In a conference call with analysts and investors, Macromedia Chief Executive Rob Burgess said the merger will make Macromedia a one-stop shop for Web professionals.

"In short, we think we've got the product lineup here that will fulfill that dream of Web professionals: to author both the look of a Web site and the application behind it," Burgess said.

Analysts were bullish on the long-term possibilities of the merger.

"Allaire provides functionality wherein you can embed code within your page, whereas Macromedia focuses toward building the site graphically," said Sasa Zorozic, an analyst with Robertson Stephens. "The two products combined lets you do both things at the same time. It makes sense."

Macromedia and Allaire have worked as partners in the past. Burgess said the merger will allow the companies to create a stronger, combined product that will encompass the entire Web development market.

Under the terms of the agreement, Macromedia will exchange 0.2 shares of its stock and $3 in cash for each Allaire share.

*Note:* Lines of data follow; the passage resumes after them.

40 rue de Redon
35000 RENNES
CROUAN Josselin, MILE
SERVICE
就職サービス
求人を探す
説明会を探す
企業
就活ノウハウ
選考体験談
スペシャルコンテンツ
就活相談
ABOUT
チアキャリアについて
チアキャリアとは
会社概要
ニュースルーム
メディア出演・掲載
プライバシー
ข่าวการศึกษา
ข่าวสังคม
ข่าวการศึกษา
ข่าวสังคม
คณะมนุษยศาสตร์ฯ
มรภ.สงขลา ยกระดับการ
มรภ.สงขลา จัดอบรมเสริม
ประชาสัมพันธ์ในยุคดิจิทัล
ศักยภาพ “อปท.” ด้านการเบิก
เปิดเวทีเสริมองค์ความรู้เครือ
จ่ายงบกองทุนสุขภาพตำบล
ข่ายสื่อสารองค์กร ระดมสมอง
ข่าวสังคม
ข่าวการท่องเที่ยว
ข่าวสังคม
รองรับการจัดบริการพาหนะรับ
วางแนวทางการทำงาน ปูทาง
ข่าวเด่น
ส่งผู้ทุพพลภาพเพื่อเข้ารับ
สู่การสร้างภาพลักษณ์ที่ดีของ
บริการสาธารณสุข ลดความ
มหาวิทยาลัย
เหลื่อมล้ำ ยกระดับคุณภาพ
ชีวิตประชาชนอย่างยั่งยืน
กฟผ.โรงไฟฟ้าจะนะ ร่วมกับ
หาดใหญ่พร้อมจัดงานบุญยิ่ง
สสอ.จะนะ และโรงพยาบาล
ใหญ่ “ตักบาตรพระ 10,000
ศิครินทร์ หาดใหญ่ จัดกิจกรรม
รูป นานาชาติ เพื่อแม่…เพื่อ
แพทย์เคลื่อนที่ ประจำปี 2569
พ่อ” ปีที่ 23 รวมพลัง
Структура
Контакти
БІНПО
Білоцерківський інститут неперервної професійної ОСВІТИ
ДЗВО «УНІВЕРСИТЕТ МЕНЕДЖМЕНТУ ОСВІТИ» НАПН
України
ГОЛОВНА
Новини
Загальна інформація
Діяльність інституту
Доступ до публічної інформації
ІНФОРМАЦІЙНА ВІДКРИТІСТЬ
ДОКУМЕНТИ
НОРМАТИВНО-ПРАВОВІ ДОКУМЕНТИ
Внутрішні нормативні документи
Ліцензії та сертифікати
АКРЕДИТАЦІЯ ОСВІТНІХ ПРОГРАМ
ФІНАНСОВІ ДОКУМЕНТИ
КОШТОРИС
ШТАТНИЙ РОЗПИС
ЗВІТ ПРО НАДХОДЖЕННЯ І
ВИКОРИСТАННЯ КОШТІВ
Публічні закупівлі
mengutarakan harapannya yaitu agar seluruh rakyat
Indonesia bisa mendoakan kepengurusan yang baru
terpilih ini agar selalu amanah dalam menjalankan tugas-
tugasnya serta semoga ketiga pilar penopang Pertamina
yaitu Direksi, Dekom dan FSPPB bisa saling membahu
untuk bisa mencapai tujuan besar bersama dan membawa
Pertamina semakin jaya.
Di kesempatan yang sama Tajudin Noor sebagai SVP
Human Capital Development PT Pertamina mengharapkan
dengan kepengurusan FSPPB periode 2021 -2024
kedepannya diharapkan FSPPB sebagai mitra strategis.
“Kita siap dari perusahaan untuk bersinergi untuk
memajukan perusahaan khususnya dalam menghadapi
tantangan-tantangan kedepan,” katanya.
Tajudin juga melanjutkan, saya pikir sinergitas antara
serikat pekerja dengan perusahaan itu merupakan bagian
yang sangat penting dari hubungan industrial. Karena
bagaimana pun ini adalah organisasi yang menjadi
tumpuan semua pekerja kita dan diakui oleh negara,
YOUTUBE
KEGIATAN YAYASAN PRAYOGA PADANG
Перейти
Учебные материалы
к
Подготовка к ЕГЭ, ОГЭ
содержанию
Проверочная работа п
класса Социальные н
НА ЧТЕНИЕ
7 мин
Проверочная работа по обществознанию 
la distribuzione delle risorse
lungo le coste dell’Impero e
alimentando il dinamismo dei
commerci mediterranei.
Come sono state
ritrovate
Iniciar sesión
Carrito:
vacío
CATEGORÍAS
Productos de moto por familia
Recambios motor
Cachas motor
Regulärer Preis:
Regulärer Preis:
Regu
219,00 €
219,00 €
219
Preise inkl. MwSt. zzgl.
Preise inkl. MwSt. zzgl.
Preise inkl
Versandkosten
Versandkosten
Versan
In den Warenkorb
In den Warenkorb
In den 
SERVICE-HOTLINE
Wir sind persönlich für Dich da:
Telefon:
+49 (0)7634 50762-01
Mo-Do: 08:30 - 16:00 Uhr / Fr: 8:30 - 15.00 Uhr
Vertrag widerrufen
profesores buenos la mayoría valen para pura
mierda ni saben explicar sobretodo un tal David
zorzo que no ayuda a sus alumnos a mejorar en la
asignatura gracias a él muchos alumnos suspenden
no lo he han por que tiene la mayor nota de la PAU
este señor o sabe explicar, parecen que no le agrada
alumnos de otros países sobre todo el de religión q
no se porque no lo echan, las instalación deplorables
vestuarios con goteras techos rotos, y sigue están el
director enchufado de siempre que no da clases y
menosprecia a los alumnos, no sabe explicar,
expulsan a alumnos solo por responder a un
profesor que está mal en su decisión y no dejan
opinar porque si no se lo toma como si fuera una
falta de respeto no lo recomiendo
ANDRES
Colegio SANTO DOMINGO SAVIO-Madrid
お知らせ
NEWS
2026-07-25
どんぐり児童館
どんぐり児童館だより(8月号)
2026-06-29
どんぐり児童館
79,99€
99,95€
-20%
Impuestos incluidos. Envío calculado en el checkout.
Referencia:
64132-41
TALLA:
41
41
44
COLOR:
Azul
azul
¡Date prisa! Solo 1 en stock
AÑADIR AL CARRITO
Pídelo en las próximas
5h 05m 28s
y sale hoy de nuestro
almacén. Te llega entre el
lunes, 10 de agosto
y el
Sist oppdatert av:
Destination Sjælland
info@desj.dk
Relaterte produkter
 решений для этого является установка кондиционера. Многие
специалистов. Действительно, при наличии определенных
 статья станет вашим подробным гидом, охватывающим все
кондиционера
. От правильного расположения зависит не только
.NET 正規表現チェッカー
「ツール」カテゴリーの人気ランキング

In its earnings report Tuesday, Macromedia said it earned $16.2 million, or 29 cents per share, a 97 percent increase from its profit of $8.2 million, or 15 cents per share, in the year-earlier period. Analysts polled by First Call expected the company to earn 25 cents per share.

Revenue for the third quarter, which ended Dec. 31, 2000, was $103.3 million, a 61 percent increase from $64.3 million during the same period last year.

"I'm delighted about the ability of the company to deliver strong earnings in uncertain times," Burgess said.

Although the company had a strong quarter and shipped new versions of Dreamweaver 4, Dreamweaver UltraDev 4 and Fireworks 4, management offered conservative future estimates because of "soft economic conditions." The company predicted flat revenue and pro forma earnings for its software business for the fourth quarter of fiscal 2001.

Macromedia said it will no longer include the financial results of Shockwave.com with its own earnings after Shockwave's merger with AtomFilms.

Beginning 2002, Macromedia will report its earnings in conjunction with Allaire. Revenues in fiscal year 2002 are expected to be approximately $630 million, or approximately 60 percent growth over expected fiscal year 2001 revenue for Macromedia's software business. Pro forma combined earnings for fiscal year 2002 are expected to be approximately $1.70 per share.